Activity ▸ Below is a listing. Write out exactly its lines between the one holding "preparar seu bem, garantindo" and the one holding "completo, auxiliando clientes a organizarem a", inclusive.

Supplied material ▸
* * * *
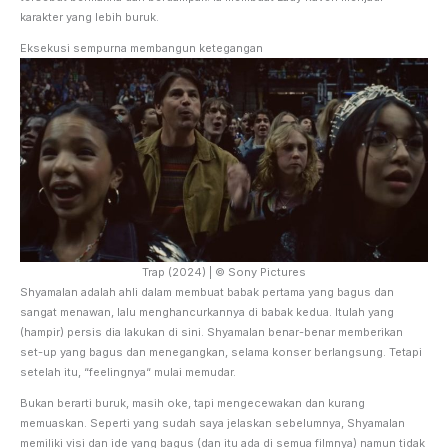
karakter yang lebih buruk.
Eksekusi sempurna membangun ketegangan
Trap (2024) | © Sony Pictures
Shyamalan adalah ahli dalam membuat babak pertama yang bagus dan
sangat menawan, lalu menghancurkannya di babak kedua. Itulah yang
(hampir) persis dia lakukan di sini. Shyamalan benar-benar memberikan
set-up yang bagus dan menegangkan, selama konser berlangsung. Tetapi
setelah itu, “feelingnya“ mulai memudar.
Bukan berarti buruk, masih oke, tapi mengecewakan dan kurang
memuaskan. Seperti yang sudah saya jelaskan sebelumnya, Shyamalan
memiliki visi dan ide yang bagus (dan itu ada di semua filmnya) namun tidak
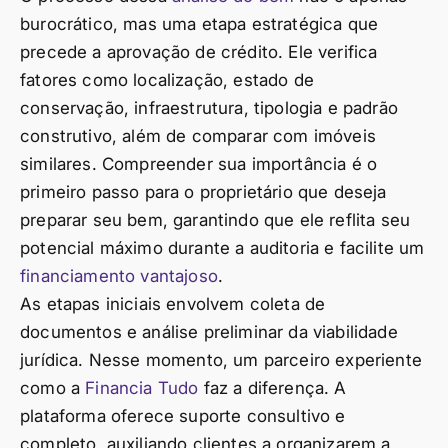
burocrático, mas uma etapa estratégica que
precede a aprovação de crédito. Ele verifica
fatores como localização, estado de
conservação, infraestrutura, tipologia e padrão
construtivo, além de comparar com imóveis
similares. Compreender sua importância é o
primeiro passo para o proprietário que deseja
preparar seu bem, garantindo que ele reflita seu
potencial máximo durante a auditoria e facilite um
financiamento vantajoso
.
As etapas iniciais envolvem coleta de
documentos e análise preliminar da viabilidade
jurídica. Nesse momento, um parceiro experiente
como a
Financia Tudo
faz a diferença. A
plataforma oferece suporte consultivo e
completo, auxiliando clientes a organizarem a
* * * *
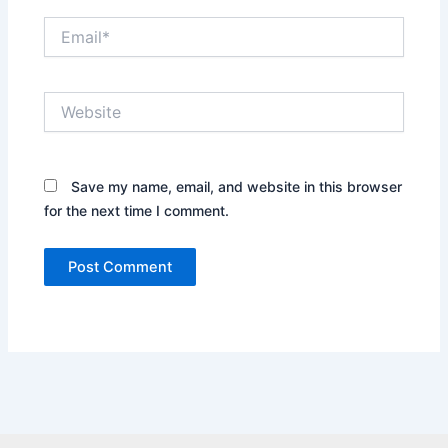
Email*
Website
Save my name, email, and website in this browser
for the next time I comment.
* * * *
Response for this exercise ▸
preparar seu bem, garantindo que ele reflita seu
potencial máximo durante a auditoria e facilite um
financiamento vantajoso
.
As etapas iniciais envolvem coleta de
documentos e análise preliminar da viabilidade
jurídica. Nesse momento, um parceiro experiente
como a
Financia Tudo
faz a diferença. A
plataforma oferece suporte consultivo e
completo, auxiliando clientes a organizarem a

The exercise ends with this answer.